Bufff, más vale que pare. Para ser un poquito justo con ella debería dedicarle toda una entrada del blog. Juana colaboró con mi padre en muchos programas, pero sobre todo en uno que, en efecto, era una prolongación de “Dos hombres buenos”. Se llamaba “Miss Moniker” y ella era la protagonista y narradora. Fue uno de los mejores trabajos de mi padre (y de ella) para la radio.

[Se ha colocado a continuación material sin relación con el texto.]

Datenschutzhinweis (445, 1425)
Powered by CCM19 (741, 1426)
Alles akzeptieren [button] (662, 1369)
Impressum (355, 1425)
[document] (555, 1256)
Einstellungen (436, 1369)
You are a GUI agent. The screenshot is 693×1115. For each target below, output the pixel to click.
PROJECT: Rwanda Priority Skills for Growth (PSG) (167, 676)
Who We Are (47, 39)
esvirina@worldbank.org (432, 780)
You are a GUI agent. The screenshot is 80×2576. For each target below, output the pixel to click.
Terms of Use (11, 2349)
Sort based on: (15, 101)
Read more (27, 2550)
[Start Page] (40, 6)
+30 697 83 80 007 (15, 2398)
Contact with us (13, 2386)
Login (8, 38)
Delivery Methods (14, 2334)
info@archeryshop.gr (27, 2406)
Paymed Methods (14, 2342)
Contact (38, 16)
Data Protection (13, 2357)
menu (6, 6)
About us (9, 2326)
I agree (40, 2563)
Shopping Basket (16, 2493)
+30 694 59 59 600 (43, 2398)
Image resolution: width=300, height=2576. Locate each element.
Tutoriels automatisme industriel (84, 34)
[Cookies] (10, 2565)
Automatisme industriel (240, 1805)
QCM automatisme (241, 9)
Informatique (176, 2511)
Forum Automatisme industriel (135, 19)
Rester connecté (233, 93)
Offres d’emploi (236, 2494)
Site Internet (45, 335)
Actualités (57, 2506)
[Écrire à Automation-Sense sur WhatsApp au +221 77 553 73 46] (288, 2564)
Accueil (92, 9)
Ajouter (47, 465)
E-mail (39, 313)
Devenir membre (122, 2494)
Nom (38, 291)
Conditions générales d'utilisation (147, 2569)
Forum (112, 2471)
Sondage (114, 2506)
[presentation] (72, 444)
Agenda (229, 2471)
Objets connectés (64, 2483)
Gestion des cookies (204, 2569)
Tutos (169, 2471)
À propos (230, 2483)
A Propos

La última vez que la vi fue en 2004, cuando presentó el libro que había escrito con Luis, su pareja: “Mis día de radio”. Espero que esté bien; dale un beso enorme de mi parte cuando la veas. En cuanto a ti, estoy razonablemente seguro de que ya nos hemos visto en el pasado. ¿No teníais una floristería?... En fin, no sabes la alegría (y la sorpresa) que me ha dado tu comentario. Un abrazo, amigo mío.
No sabéis la envidia que me dais. Mis padres, de los que estoy más que orgullosos, no pudieron disfrutar de una buena educación. Y con muchísimo esfuerzo aprendieron a leer y a escribir, siempre tuvieron mucha inquietud por ampliar sus conocimientos, y en la medida en que podían, se informaban y leían. Por eso, cuando leo que tenéis esos tesoros en vuestra casa no tengo por más que sentir una sana envidia. Un saludo.